За те августовские дни было много всего того, что мне уже неделями не получается уложить внутри себя – оно всё будто распирает изнутри. И вся поездка в Грац – первый запланированный заранее (а не как Инсбрук, где это было импульсивно и по принципу «я поманила пальчиком, а очень влюблённый мальчик повёлся», ага) опыт совместного трипа куда-либо, за который мы выбесили друг друга не по одному разу, но никто даже не придушил никого, и это достижение; и поход на футбол с целым сектором украинских беженцев это что-то, что я до сих пор не могу проработать; и как Л. представлял меня своим украинским друзьям, что, как понимаете, та ещё сцена. И Зойцбург, где уже есть наши места, наши кабаки, наши лавочки на Мёнхсберге, на Игнас-Ридер-Кай или в Ноннтале. И все эти вылазки – вроде лучшего дня года, в который мы поехали на Мондзее и жили лучшей жизнью на пляже горного озера, или как мы попёрлись в Голлинг искать водопады и пить пивко в деревне, или как мы бегали по зарослям кукурузы в закатных лучах в Грёдиге под величественным Унтерсбергом. И все футбольные выходы в свет, где Л. достойно исполняет роль моего +1, когда меня приглашают куда-то, узнают люди или я вижусь со знакомыми. И наша «Аустрия» Зальцбург, где половина клубных сотрудников кидаются к нам с обнимашками, а сейчас, когда я не там, передают мне через Л. приветы каждую неделю – серьёзно, ироничное притапливание закончилось неироничным, хотя мне нельзя, а человеку, ведущему канал про РБЗ, подавно. И вся эта мелкая тактильность – Л. всё ещё не человек слов, но все эти мелкие жесты, прикосновения, короткие тактильные контакты в любой момент времени, такие уже узнаваемые и полные совершенно невербальной нежности, по-прежнему заставляют голову идти кругом каждый раз. И все эти ночи – в июне мы ещё притирались друг к другу, робели, бледнели и краснели из-за затянутости и дурацкости всей истории, но после этого раза я жмурюсь как довольный кот, когда вспоминаю, как мы оба раскрылись друг для друга и что друг с другом вытворяли (до сих пор не понимаю, как нас не выселили из отеля). И та сцена на вокзале, перед отъездом в Вену, боже – если бы я не была её участником, я бы подумала, что её придумал какой-то бездарный киношный сценарист, но нет, нет, нет, это останется со мной.

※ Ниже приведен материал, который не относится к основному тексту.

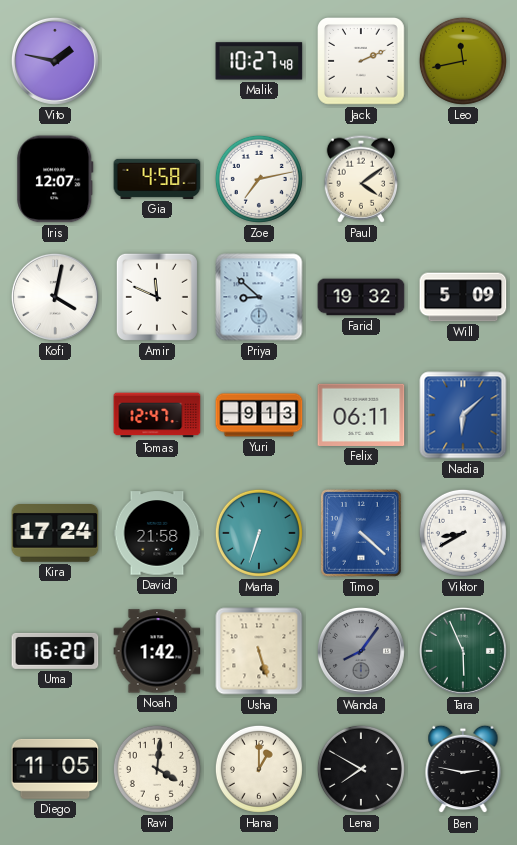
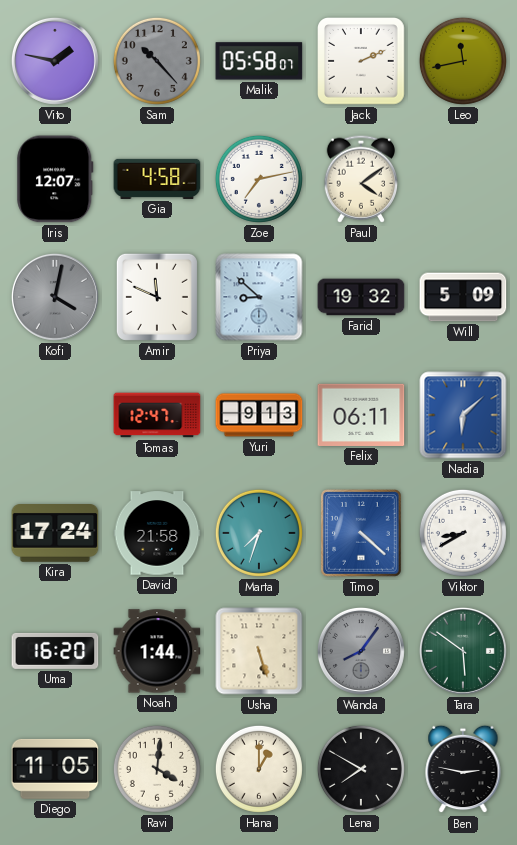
Sam: none -> 10:23
Malik: 10:27 -> 05:58
Kofi dial: white -> grey
Marta: 6:33 -> 7:33
Noah: 1:42 -> 1:44
Tara: 5:56 -> 5:51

И чем дальше это всё движется, тем это самое сраное расстояние переносится хреновее. Между июнем и августом меня ломало в пару раз слабее, чем сейчас, в сентябре, когда раньше десятых чисел ноября я нигде не окажусь. Загадывать сложно, мы успели помечтать о совместном отпуске не в Австрии, придумали даже пару направлений – но мир переменчив, и ты не знаешь, что будет завтра, а не через два месяца.
Поэтому только и остаётся, что слать дурацкие посылки, припивать винишка, писать в три часа ночи простыни бессвязного текста, вспоминать, каково это засыпать, когда эти длинные руки тебя обнимают, и довольствоваться тем, что есть. А есть у меня сейчас очень много. Кажется, больше, чем когда бы то ни было.